___ THE DATA ___
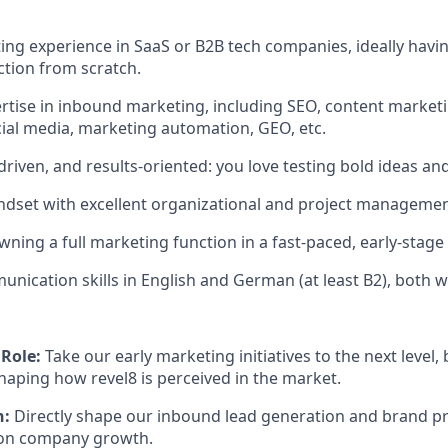
ng experience in SaaS or B2B tech companies, ideally having
tion from scratch.
tise in inbound marketing, including SEO, content marketi
ial media, marketing automation, GEO, etc.
driven, and results-oriented: you love testing bold ideas and
indset with excellent organizational and project management
ning a full marketing function in a fast-paced, early-stage 
unication skills in English and German (at least B2), both 
Role:
Take our early marketing initiatives to the next level, 
haping how revel8 is perceived in the market.
h:
Directly shape our inbound lead generation and brand p
t on company growth.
___
EXERCISE OBJECTIVE
Once the line with "Take our early" is located in the data above, repeat it and every later line through the end, exactly.

RESPONSE TO THE EXERCISE
Take our early marketing initiatives to the next level, 
haping how revel8 is perceived in the market.
h:
Directly shape our inbound lead generation and brand p
t on company growth.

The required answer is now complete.